►
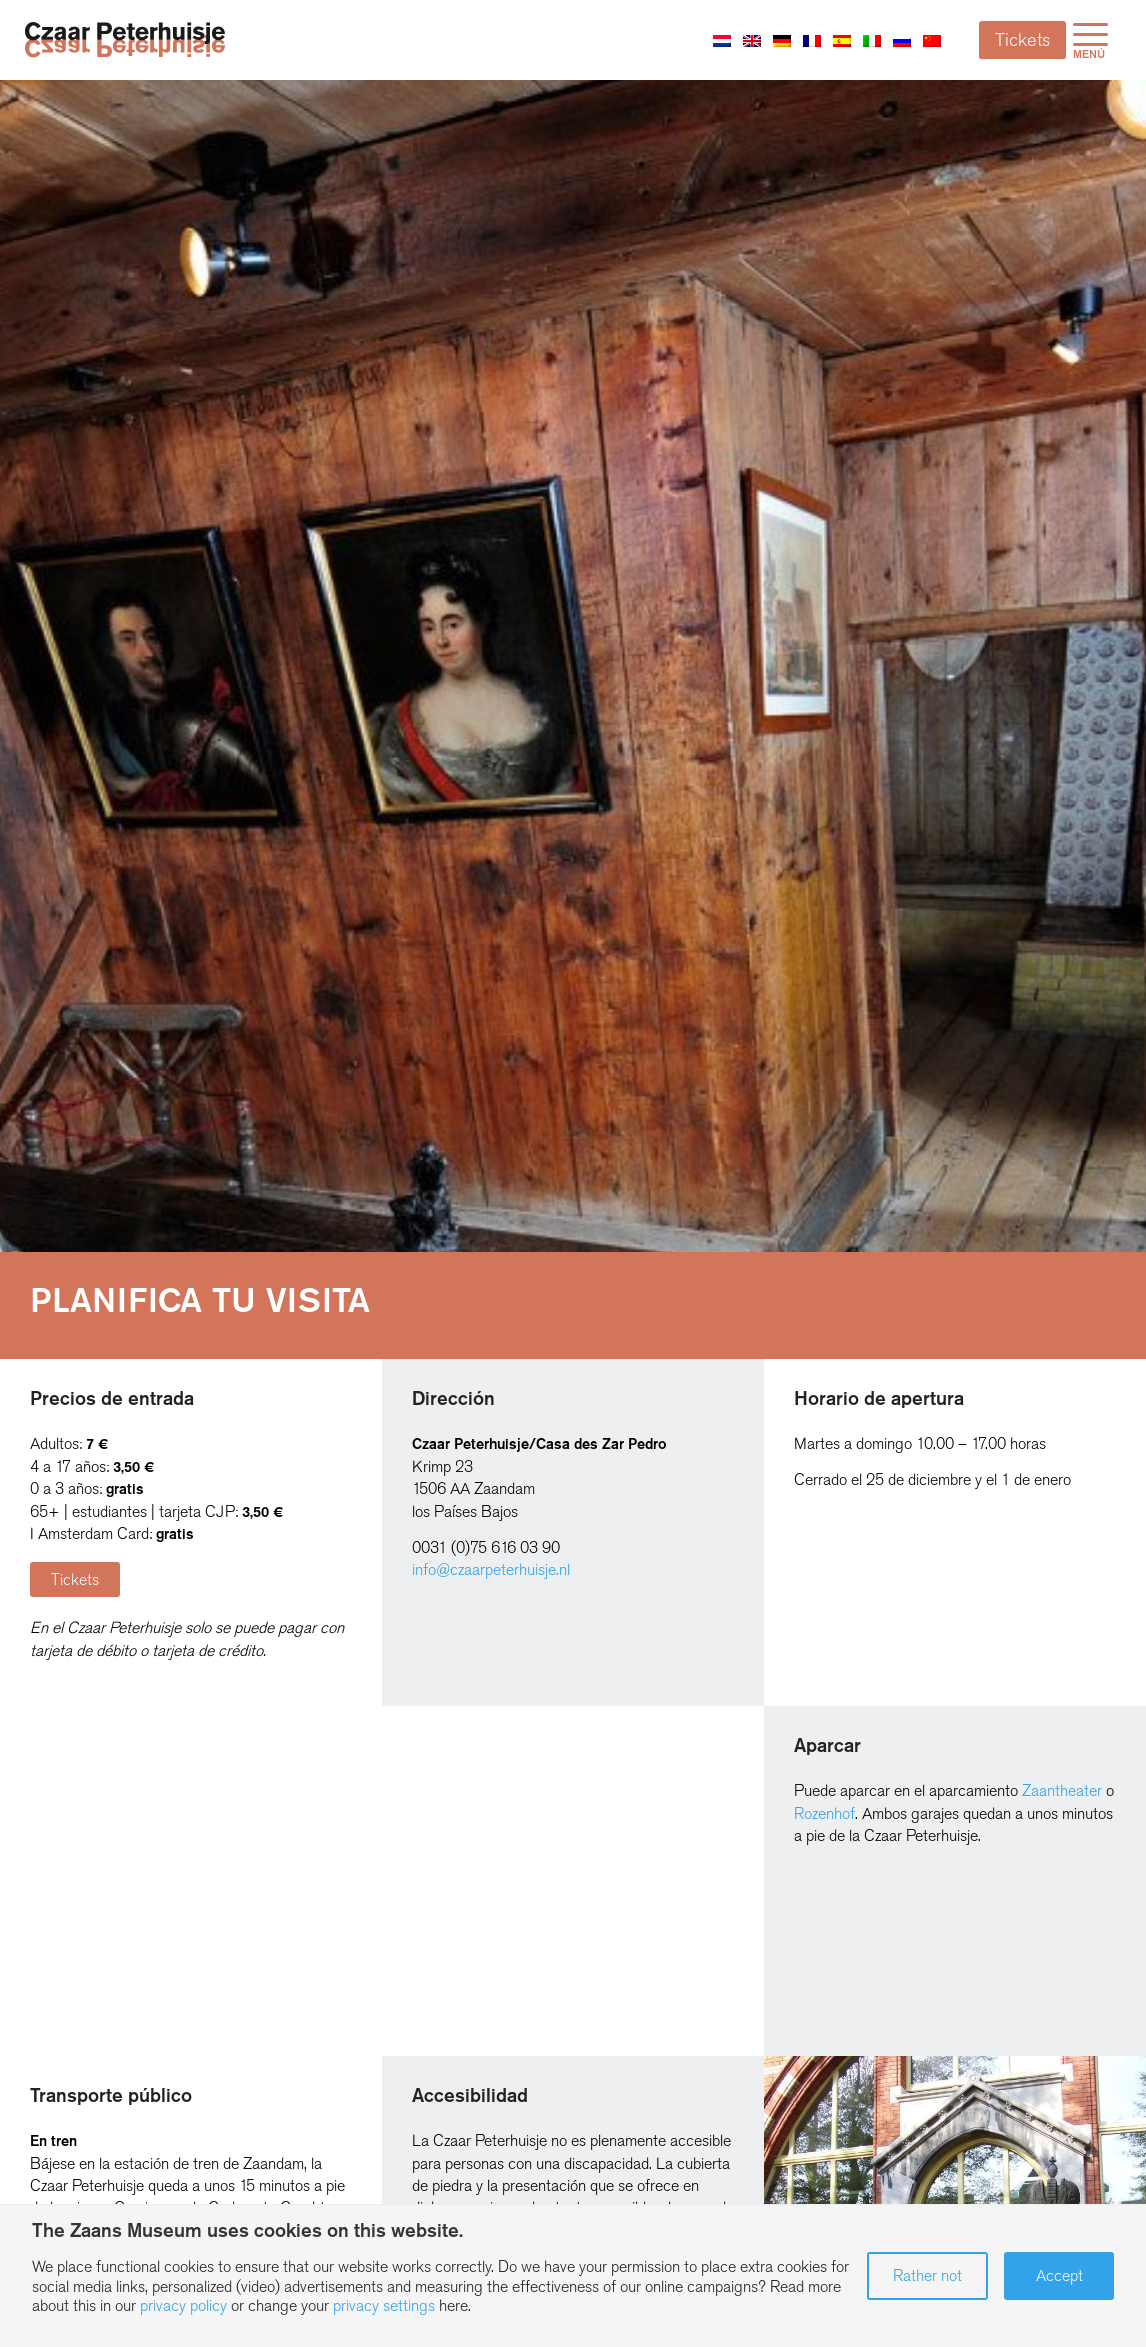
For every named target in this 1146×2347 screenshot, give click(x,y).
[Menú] (1090, 40)
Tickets (1022, 40)
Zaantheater (1062, 1790)
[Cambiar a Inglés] (752, 40)
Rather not (927, 2275)
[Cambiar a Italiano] (872, 40)
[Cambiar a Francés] (812, 40)
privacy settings (384, 2305)
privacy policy (183, 2305)
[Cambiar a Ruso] (902, 40)
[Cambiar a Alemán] (782, 40)
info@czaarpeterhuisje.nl (491, 1569)
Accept (1059, 2275)
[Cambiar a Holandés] (722, 40)
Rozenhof (824, 1813)
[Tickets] (75, 1579)
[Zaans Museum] (125, 39)
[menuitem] (1090, 40)
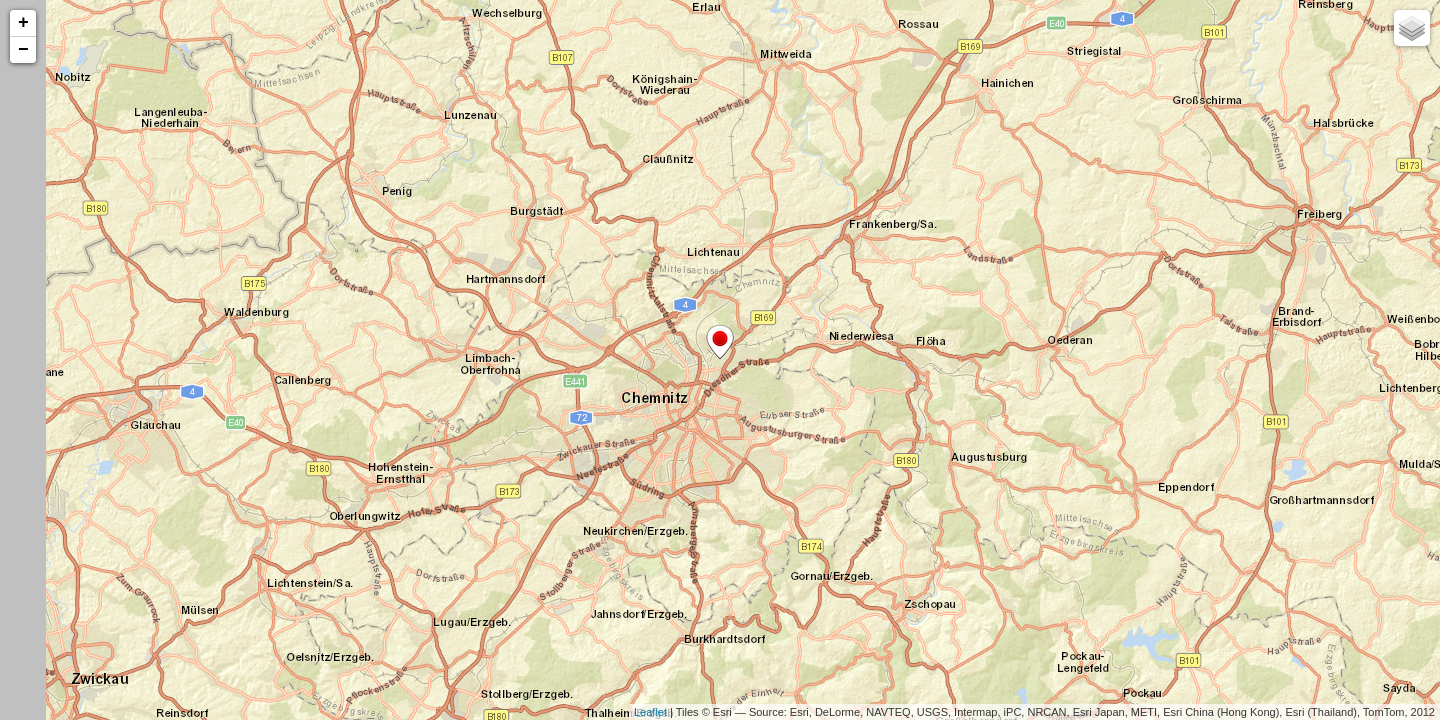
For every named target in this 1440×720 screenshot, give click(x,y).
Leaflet (650, 712)
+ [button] (23, 23)
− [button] (23, 50)
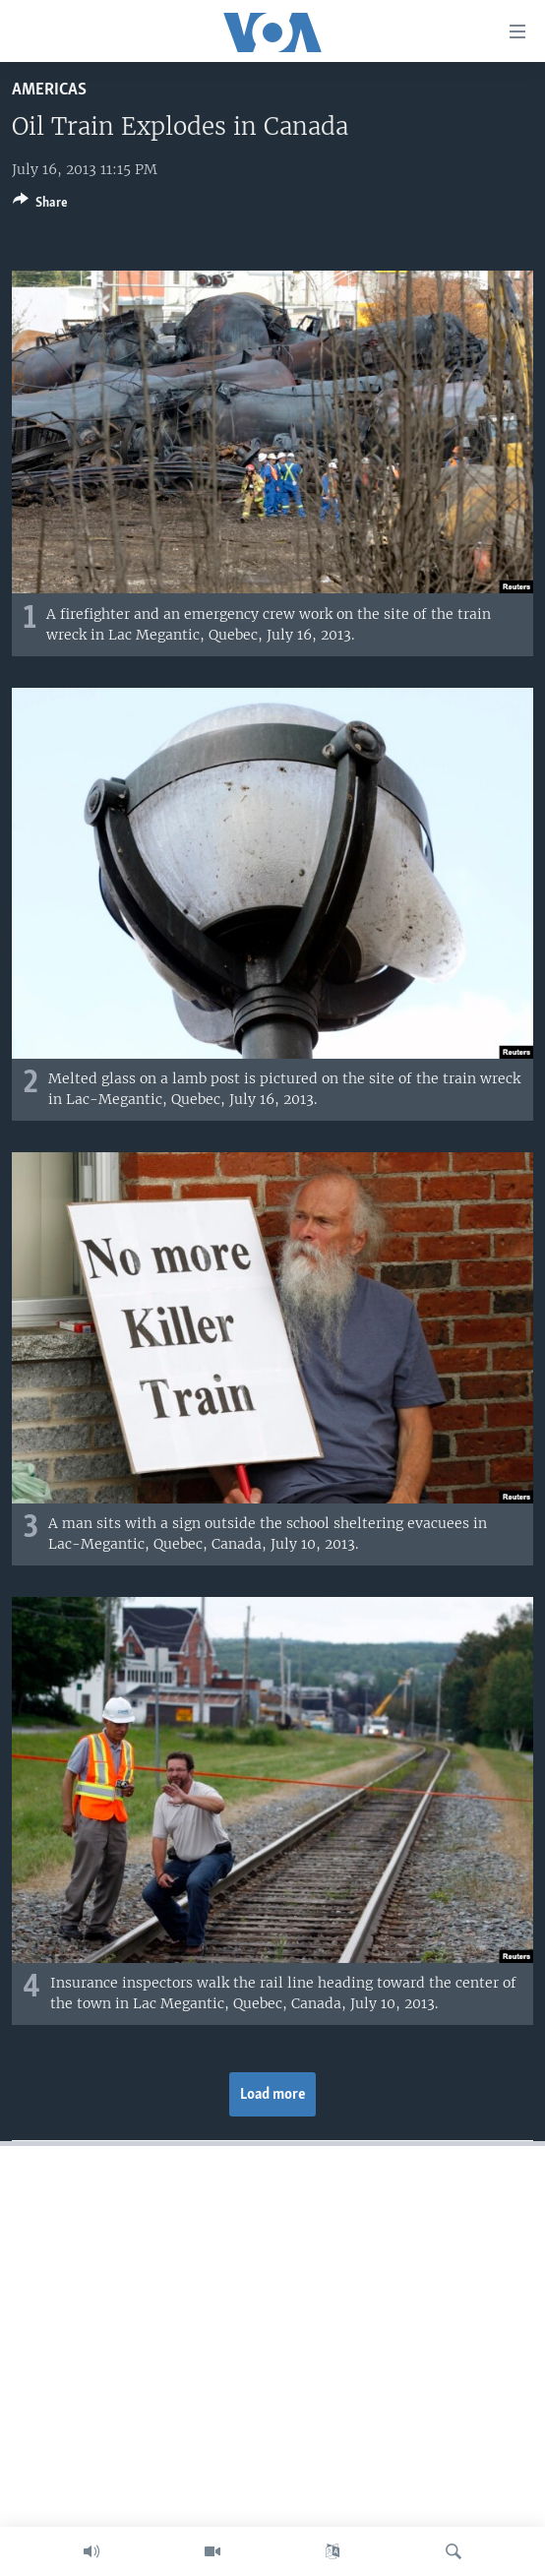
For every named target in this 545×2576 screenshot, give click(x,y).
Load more (273, 2095)
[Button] (40, 205)
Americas (49, 90)
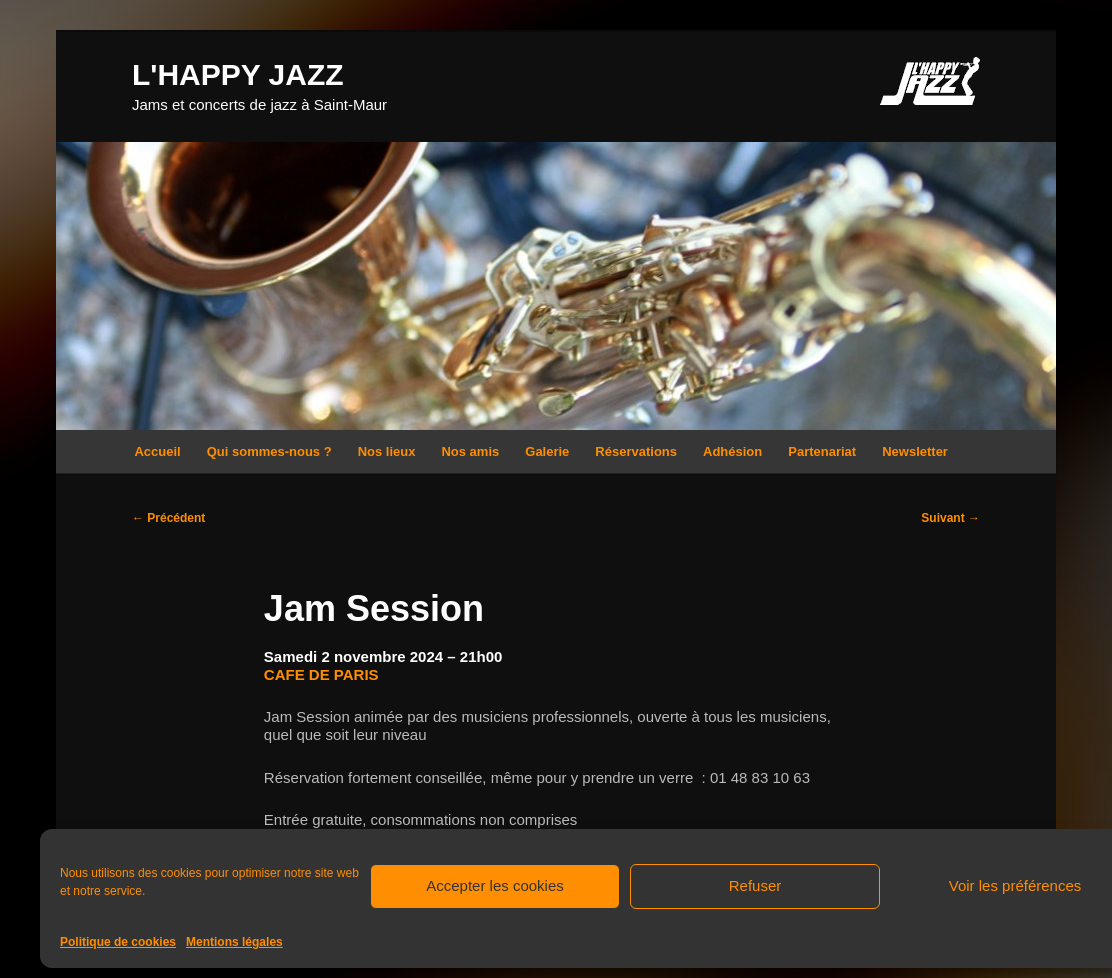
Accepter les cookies (495, 885)
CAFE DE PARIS (321, 674)
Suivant (950, 518)
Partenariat (822, 451)
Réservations (636, 451)
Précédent (168, 518)
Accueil (157, 451)
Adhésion (732, 451)
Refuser (755, 885)
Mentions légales (234, 942)
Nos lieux (387, 451)
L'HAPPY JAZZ (238, 74)
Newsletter (915, 451)
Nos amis (470, 451)
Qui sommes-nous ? (269, 451)
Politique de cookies (118, 942)
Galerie (547, 451)
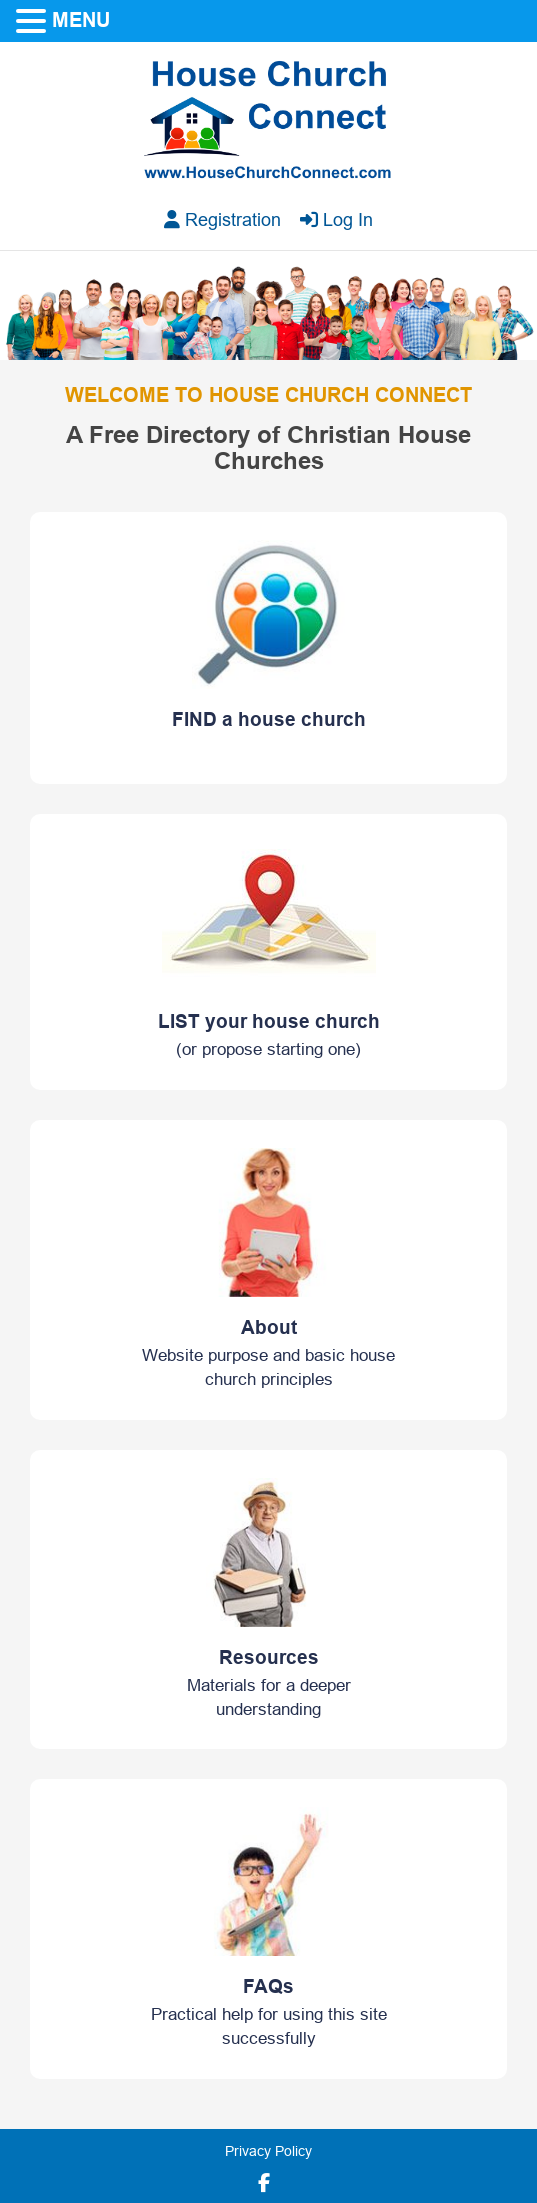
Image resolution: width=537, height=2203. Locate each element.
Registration (222, 219)
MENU (81, 20)
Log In (336, 219)
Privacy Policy (268, 2151)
◄
Using the data above, work out how many lines include the word "Cambiar" and give only that number.

## Exercise output
6